The Rhg1 locus was located to a sub-telomeric region of the soybean chromosome 18 (molecular linkage group G; Lg G) by many studies [17, 21, 23–25]. All of these segregating populations that were later tested with F. virguliforme also had an Rfs2-like activity against SDS [8, 15, 34]. However, an Rhg1-like locus was found at other locations in a few SCN resistant PIs, including Lg B1 (chromosome 11) , mid LgG [35, 36] and Lg B2 (chromosome 14) [37, 38]. The effects of the Rhg1-like loci found at other locations than chromosome 18 on resistance to SDS were not reported by 2012.
It has been shown the resistance allele of Rhg1-a/Rfs2 (from Peking) was associated with reduced seed yield when SCN is not present in the fields [39–41]. That phenomenon might be related to delayed seedling development and stand formation . How the root reduction contributes to resistance may involve a locus on chromosome 7 (LG M) where Rzd, an interacting allele needed for resistance to zygote death, was strictly co-inherited in phase with Rhg1/Rfs2-a . Therefore, effects on development were predicted for the gene(s) underlying Rhg1-a/Rfs2-a [16, 43–47].
Fine scale genetic maps and BAC based genomic analysis identified a 42 kbp region encompassed in BAC B73p06 as the Rhg1/Rfs2 locus [16, 45, 48]. The region encoded an RLK (Glyma18g02680 named GmRLK18-1 hereafter), a variant laccase (Glyma18g02690) and a predicted Na/H ion antiporter (Glyma18g0270). The GmRLK18-1 and Gmlaccase18-1 were expressed in roots, shoots and flowers but not nodules or seeds. The antiporter was not expressed in any organ tested in Essex or Forrest.
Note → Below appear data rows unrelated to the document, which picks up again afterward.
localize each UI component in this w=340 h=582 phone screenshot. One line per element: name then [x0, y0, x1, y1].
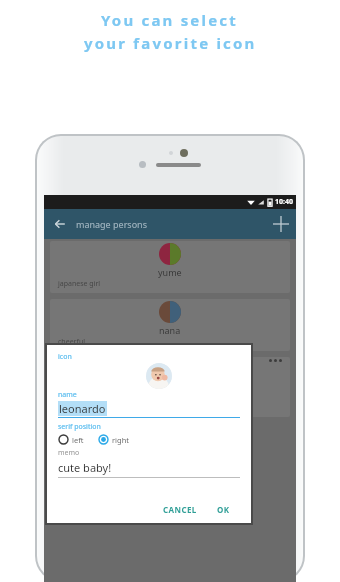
staticText: OK [217, 504, 230, 515]
button[interactable]: OK [213, 502, 234, 517]
staticText: japanese girl [58, 279, 101, 289]
staticText: name [58, 390, 77, 400]
staticText: smart girl [58, 403, 90, 413]
button[interactable]: More options [269, 359, 282, 362]
button[interactable]: Back [50, 214, 70, 234]
button[interactable]: right [98, 434, 129, 445]
staticText: your favorite icon [84, 33, 257, 53]
button[interactable]: nana [50, 299, 290, 351]
button[interactable]: Add person [270, 213, 292, 235]
staticText: cute baby! [58, 460, 112, 475]
staticText: leonardo [59, 401, 106, 416]
staticText: memo [58, 448, 80, 458]
staticText: nana [159, 324, 181, 336]
button[interactable]: Choose icon [146, 363, 172, 389]
button[interactable]: left [58, 434, 84, 445]
button[interactable]: CANCEL [159, 502, 201, 517]
staticText: manage persons [76, 218, 147, 230]
staticText: cheerful [58, 337, 86, 347]
staticText: right [112, 435, 129, 445]
staticText: yume [158, 266, 182, 278]
staticText: CANCEL [163, 504, 197, 515]
staticText: icon [58, 352, 72, 362]
button[interactable]: More options [50, 357, 290, 417]
staticText: left [72, 435, 84, 445]
button[interactable]: yume [50, 241, 290, 293]
staticText: 10:40 [275, 197, 293, 207]
staticText: serif position [58, 422, 101, 432]
staticText: You can select [101, 10, 239, 30]
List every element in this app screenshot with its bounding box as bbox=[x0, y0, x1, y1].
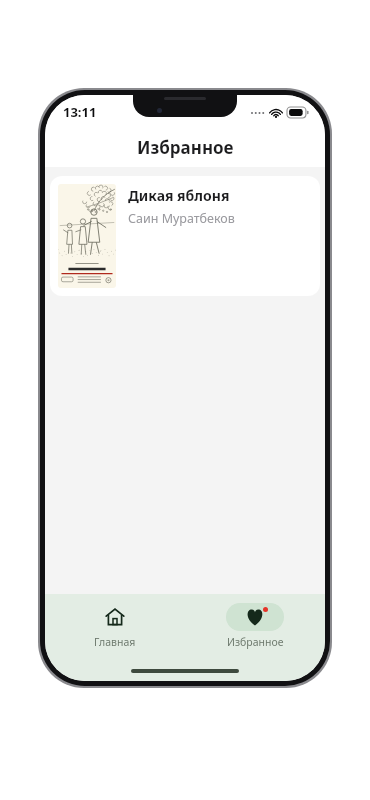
staticText: Избранное bbox=[137, 136, 234, 159]
staticText: Дикая яблоня bbox=[128, 186, 230, 205]
button[interactable]: Главная bbox=[45, 601, 185, 651]
staticText: Саин Муратбеков bbox=[128, 210, 235, 227]
staticText: Главная bbox=[94, 635, 136, 649]
button[interactable]: Дикая яблоня bbox=[50, 176, 320, 296]
button[interactable]: Избранное bbox=[185, 601, 325, 651]
staticText: 13:11 bbox=[63, 103, 97, 121]
staticText: Избранное bbox=[227, 635, 284, 649]
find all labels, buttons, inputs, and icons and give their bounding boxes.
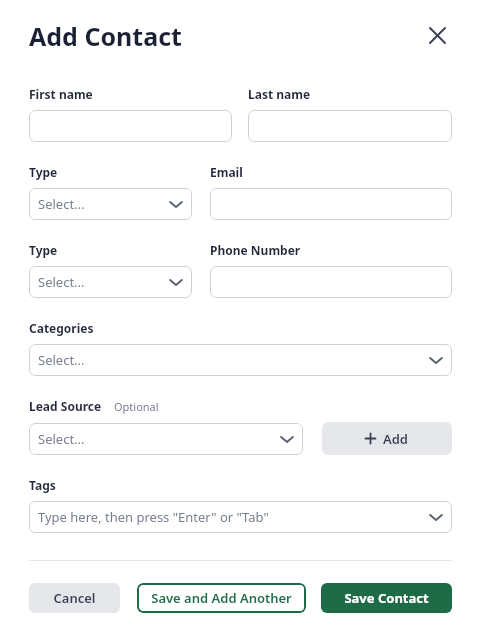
staticText: Lead Source	[29, 398, 102, 414]
button[interactable]	[210, 188, 452, 220]
button[interactable]: Add	[322, 422, 452, 455]
staticText: Last name	[248, 86, 311, 102]
button[interactable]: Select...	[29, 188, 192, 220]
staticText: Phone Number	[210, 242, 301, 258]
staticText: Tags	[29, 477, 56, 493]
staticText: Categories	[29, 320, 94, 336]
button[interactable]: Select...	[29, 423, 303, 455]
staticText: Save and Add Another	[151, 589, 292, 607]
button[interactable]	[248, 110, 452, 142]
button[interactable]: Select...	[29, 266, 192, 298]
button[interactable]: Select...	[29, 344, 452, 376]
button[interactable]	[29, 110, 232, 142]
button[interactable]: Save Contact	[321, 583, 452, 613]
staticText: Cancel	[53, 589, 96, 607]
staticText: Add	[383, 430, 409, 448]
staticText: Type	[29, 164, 58, 180]
staticText: Save Contact	[344, 589, 429, 607]
button[interactable]: Type here, then press "Enter" or "Tab"	[29, 501, 452, 533]
staticText: Optional	[114, 399, 159, 414]
staticText: Select...	[38, 195, 169, 213]
staticText: Email	[210, 164, 243, 180]
staticText: Type	[29, 242, 58, 258]
staticText: Select...	[38, 273, 169, 291]
button[interactable]: Save and Add Another	[137, 583, 306, 613]
button[interactable]: Close	[422, 20, 452, 50]
button[interactable]	[210, 266, 452, 298]
staticText: Select...	[38, 430, 280, 448]
staticText: Add Contact	[29, 19, 422, 51]
staticText: First name	[29, 86, 93, 102]
staticText: Select...	[38, 351, 429, 369]
button[interactable]: Cancel	[29, 583, 120, 613]
staticText: Type here, then press "Enter" or "Tab"	[38, 508, 429, 526]
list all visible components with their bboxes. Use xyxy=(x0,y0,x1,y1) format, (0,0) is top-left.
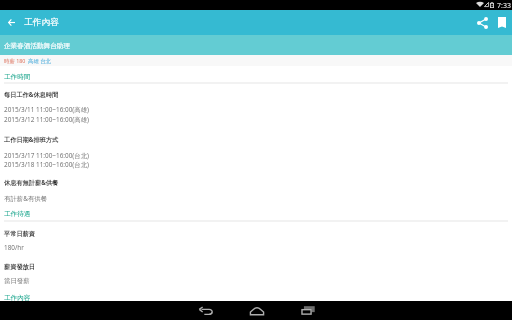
staticText: 時薪 180 xyxy=(4,57,26,64)
staticText: 休息有無計薪&供餐 xyxy=(4,178,59,186)
staticText: 2015/3/12 11:00~16:00(高雄) xyxy=(4,115,89,124)
button[interactable]: Back xyxy=(187,301,224,320)
staticText: 平常日薪資 xyxy=(4,230,35,238)
button[interactable]: 企業春酒活動舞台助理 xyxy=(0,35,512,55)
button[interactable]: Recent apps xyxy=(289,301,326,320)
staticText: 2015/3/11 11:00~16:00(高雄) xyxy=(4,105,89,114)
staticText: 每日工作&休息時間 xyxy=(4,90,59,98)
staticText: 2015/3/18 11:00~16:00(台北) xyxy=(4,160,89,169)
staticText: 180/hr xyxy=(4,243,24,252)
staticText: 當日發薪 xyxy=(4,277,30,285)
staticText: 工作日期&排班方式 xyxy=(4,135,59,143)
staticText: 工作內容 xyxy=(24,17,59,28)
staticText: 2015/3/17 11:00~16:00(台北) xyxy=(4,151,89,160)
staticText: 7:33 xyxy=(497,1,511,11)
button[interactable]: Bookmark xyxy=(493,10,511,35)
button[interactable]: Navigate up xyxy=(0,10,22,35)
staticText: 薪資發放日 xyxy=(4,263,35,271)
button[interactable]: Home xyxy=(238,301,275,320)
staticText: 高雄 台北 xyxy=(28,57,51,64)
button[interactable]: Share xyxy=(472,10,493,35)
staticText: 工作待遇 xyxy=(4,210,31,218)
staticText: 工作時間 xyxy=(4,73,31,81)
staticText: 企業春酒活動舞台助理 xyxy=(4,42,70,50)
staticText: 有計薪&有供餐 xyxy=(4,194,48,203)
staticText: 工作內容 xyxy=(4,294,31,302)
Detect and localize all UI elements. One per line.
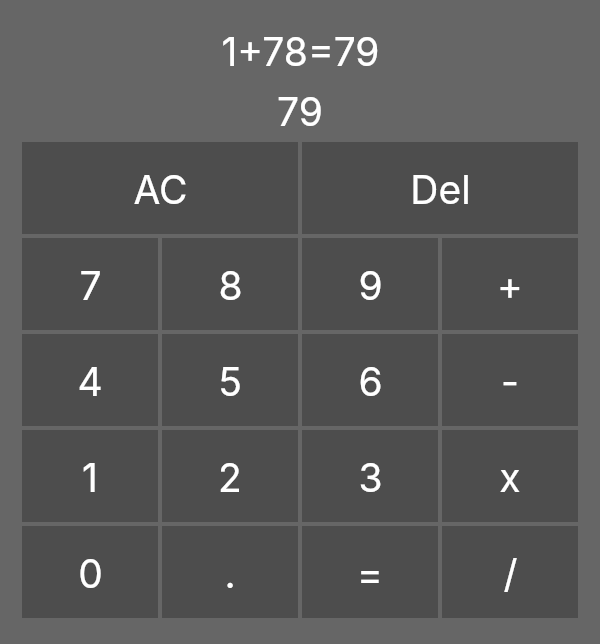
button[interactable]: +	[442, 238, 578, 330]
staticText: 9	[358, 262, 383, 309]
staticText: -	[501, 358, 519, 405]
button[interactable]: 3	[302, 430, 438, 522]
button[interactable]: 6	[302, 334, 438, 426]
button[interactable]: /	[442, 526, 578, 618]
staticText: 1+78=79	[221, 28, 380, 75]
button[interactable]: 8	[162, 238, 298, 330]
staticText: x	[499, 454, 521, 501]
staticText: AC	[133, 166, 188, 213]
button[interactable]: x	[442, 430, 578, 522]
staticText: 4	[77, 358, 103, 405]
staticText: 79	[277, 88, 323, 135]
staticText: .	[224, 550, 236, 597]
button[interactable]: 0	[22, 526, 158, 618]
button[interactable]: 7	[22, 238, 158, 330]
staticText: 7	[79, 262, 102, 309]
staticText: =	[357, 550, 383, 597]
button[interactable]: 1	[22, 430, 158, 522]
staticText: 1	[82, 454, 98, 501]
button[interactable]: 4	[22, 334, 158, 426]
staticText: /	[503, 550, 518, 597]
button[interactable]: Del	[302, 142, 578, 234]
button[interactable]: =	[302, 526, 438, 618]
button[interactable]: .	[162, 526, 298, 618]
staticText: 5	[218, 358, 242, 405]
button[interactable]: AC	[22, 142, 298, 234]
staticText: 0	[78, 550, 103, 597]
button[interactable]: 2	[162, 430, 298, 522]
staticText: 3	[358, 454, 383, 501]
staticText: Del	[410, 166, 471, 213]
staticText: 6	[358, 358, 383, 405]
staticText: 8	[218, 262, 243, 309]
button[interactable]: 5	[162, 334, 298, 426]
button[interactable]: 9	[302, 238, 438, 330]
staticText: 2	[218, 454, 242, 501]
staticText: +	[497, 262, 523, 309]
button[interactable]: -	[442, 334, 578, 426]
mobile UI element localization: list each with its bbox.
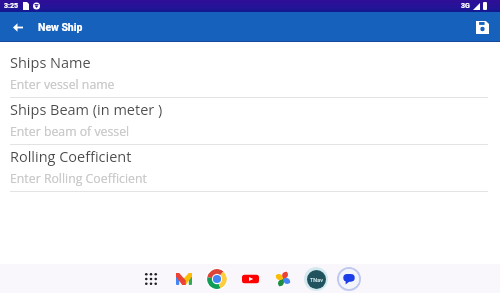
staticText: Enter vessel name [10, 76, 115, 93]
staticText: 3G [461, 2, 470, 10]
button[interactable]: Messages [336, 266, 362, 292]
button[interactable]: TNav [303, 266, 329, 292]
button[interactable]: Gmail [171, 266, 197, 292]
staticText: Rolling Coefficient [10, 147, 132, 167]
button[interactable]: Save [472, 17, 493, 38]
staticText: Ships Beam (in meter ) [10, 100, 163, 120]
staticText: Ships Name [10, 53, 91, 73]
staticText: TNav [310, 277, 323, 283]
button[interactable]: All apps [138, 266, 164, 292]
button[interactable]: Chrome [204, 266, 230, 292]
button[interactable]: Photos [270, 266, 296, 292]
staticText: 3:25 [4, 2, 19, 10]
staticText: Enter beam of vessel [10, 123, 130, 140]
staticText: Enter Rolling Coefficient [10, 170, 147, 187]
staticText: New Ship [38, 21, 83, 33]
button[interactable]: Back [7, 17, 28, 38]
button[interactable]: YouTube [237, 266, 263, 292]
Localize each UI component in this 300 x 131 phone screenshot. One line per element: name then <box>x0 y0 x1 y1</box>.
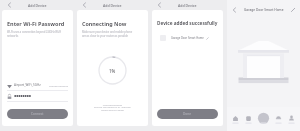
staticText: Airport_WiFi_5GHz <box>14 83 41 87</box>
staticText: Garage Door Smart Home <box>171 36 204 40</box>
button[interactable]: Back <box>80 1 88 9</box>
staticText: Garage Door Smart Home <box>244 8 284 12</box>
staticText: Add Device <box>103 3 122 8</box>
staticText: Troubleshooting Ensure the device is in … <box>94 103 131 112</box>
staticText: 1% <box>109 68 116 74</box>
button[interactable]: Back <box>230 6 238 14</box>
button[interactable]: Back <box>5 1 13 9</box>
button[interactable]: Add device <box>257 113 270 126</box>
button[interactable]: Devices <box>243 114 254 125</box>
button[interactable]: Back <box>155 1 163 9</box>
staticText: Wi-Fi uses a connection beyond 2.4GHz Wi… <box>7 30 68 37</box>
staticText: Add Device <box>28 3 47 8</box>
staticText: Done <box>183 112 192 116</box>
staticText: change network <box>49 84 68 87</box>
button[interactable]: Connect <box>7 109 68 119</box>
staticText: Make sure your device and mobile phone a… <box>82 30 133 37</box>
button[interactable]: Edit <box>289 6 297 14</box>
button[interactable]: Done <box>157 109 218 119</box>
button[interactable]: Home <box>230 114 241 125</box>
staticText: Connect <box>31 112 44 116</box>
button[interactable]: Profile <box>286 114 297 125</box>
staticText: Enter Wi-Fi Password <box>7 20 65 27</box>
staticText: Add Device <box>178 3 197 8</box>
staticText: Connecting Now <box>82 20 127 27</box>
button[interactable]: Scenes <box>273 114 284 125</box>
staticText: Device added successfully <box>157 20 218 26</box>
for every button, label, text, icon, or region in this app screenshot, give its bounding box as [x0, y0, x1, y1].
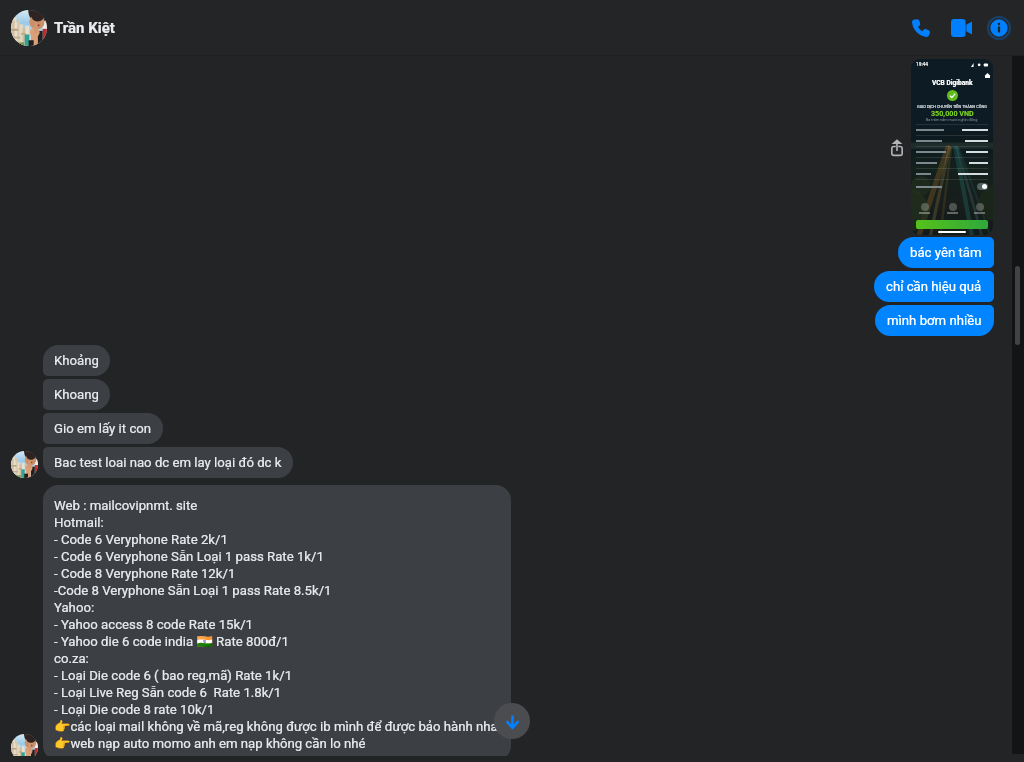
button[interactable]: Conversation information: [980, 9, 1018, 47]
staticText: Khoang: [54, 387, 99, 402]
staticText: Web : mailcovipnmt. site Hotmail: - Code…: [54, 498, 498, 752]
staticText: VCB Digibank: [932, 79, 973, 87]
button[interactable]: Forward message: [891, 139, 903, 156]
staticText: chỉ cần hiệu quả: [886, 279, 982, 294]
staticText: 350,000 VND: [931, 109, 974, 117]
button[interactable]: Khoang: [43, 379, 110, 410]
button[interactable]: Bac test loai nao dc em lay loại đó dc k: [43, 447, 293, 478]
staticText: Gio em lấy it con: [54, 421, 152, 436]
button[interactable]: Web : mailcovipnmt. site Hotmail: - Code…: [43, 485, 511, 756]
button[interactable]: Photo attachment: [911, 59, 993, 235]
staticText: 19:44: [916, 62, 928, 68]
staticText: Trần Kiệt: [54, 19, 115, 37]
button[interactable]: chỉ cần hiệu quả: [874, 271, 994, 302]
button[interactable]: mình bơm nhiều: [875, 305, 994, 336]
staticText: bác yên tâm: [910, 245, 982, 260]
staticText: Khoảng: [54, 353, 99, 368]
staticText: mình bơm nhiều: [887, 313, 982, 328]
button[interactable]: Scroll to bottom: [494, 703, 530, 739]
staticText: GIAO DỊCH CHUYỂN TIỀN THÀNH CÔNG: [917, 104, 987, 109]
button[interactable]: Khoảng: [43, 345, 110, 376]
button[interactable]: Gio em lấy it con: [43, 413, 163, 444]
button[interactable]: Video call: [942, 9, 980, 47]
staticText: Bac test loai nao dc em lay loại đó dc k: [54, 455, 282, 470]
staticText: Ba trăm năm mươi nghìn đồng: [926, 117, 978, 121]
button[interactable]: Trần Kiệt: [0, 10, 115, 46]
button[interactable]: Voice call: [902, 9, 940, 47]
button[interactable]: bác yên tâm: [898, 237, 994, 268]
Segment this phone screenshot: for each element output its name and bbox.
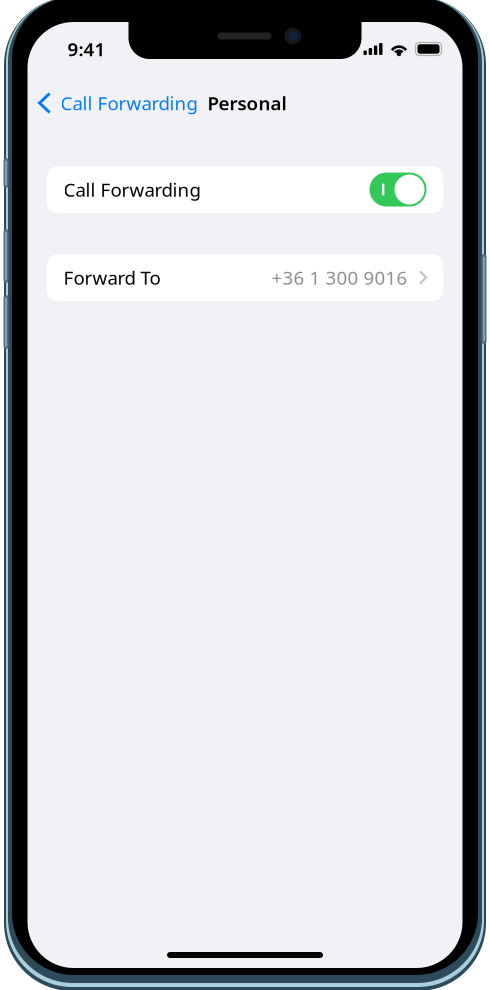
- staticText: Personal: [208, 91, 286, 115]
- button[interactable]: Call Forwarding: [46, 166, 444, 213]
- staticText: Forward To: [64, 265, 160, 290]
- button[interactable]: Call Forwarding: [28, 86, 198, 120]
- staticText: 9:41: [68, 37, 106, 61]
- staticText: Call Forwarding: [60, 91, 198, 115]
- button[interactable]: Forward To: [46, 254, 444, 301]
- staticText: Call Forwarding: [64, 177, 200, 202]
- staticText: +36 1 300 9016: [272, 265, 408, 290]
- button[interactable]: Personal: [198, 86, 286, 120]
However, it might be expressed in flowers and seed at very low abundance . Many nucleotide differences were found in the region encompassing the GmRLK18-1 and Gmlaccase18-1 genes from fragments of sequences from the resistant allele in Forrest compared to susceptible genotypes ‘Asgrow 3244’ and ‘Williams 82’ [16, 29, 48, 50, 51]. However, the GmRLK18-1 was considered the most likely candidate gene underlying Rhg1-a based on fine maps and association analyses.
RLKs are part of the eukaryotic tumor necrosis factor beta receptor super-family [44, 52]. In plants they represent a major class of resistance genes and also a major class of developmental regulators. The GmRLK18-1 gene at Rhg1/Rfs2 had nine alleles recognized among PIs and cultivars [16, 44–48, 50]. Of those four alleles were associated with partial resistance to SCN and five with susceptibility. The second most important resistance allele was from PI88788 and named rhg1-b because it was recessive and discovered second . However, a small scale experiment with RNAi to the RLK (named GmRLK18-1-b) at the rhg1-b in transgenic hairy roots did not show a large effect on cyst numbers . Either dominance or incomplete inhibition of the protein might have occurred. Here, additional experiments were undertaken with the GmRLK18-1 at Rhg1-a in stable transformed soybean lines. Here, a molecular basis for resistance to SDS and SCN was inferred from functional analyses of the Rhg1/Rfs2-a locus in near isogenic lines (NILs) and the Forrest allele of the GmRLK18-1 gene in transgenic plants.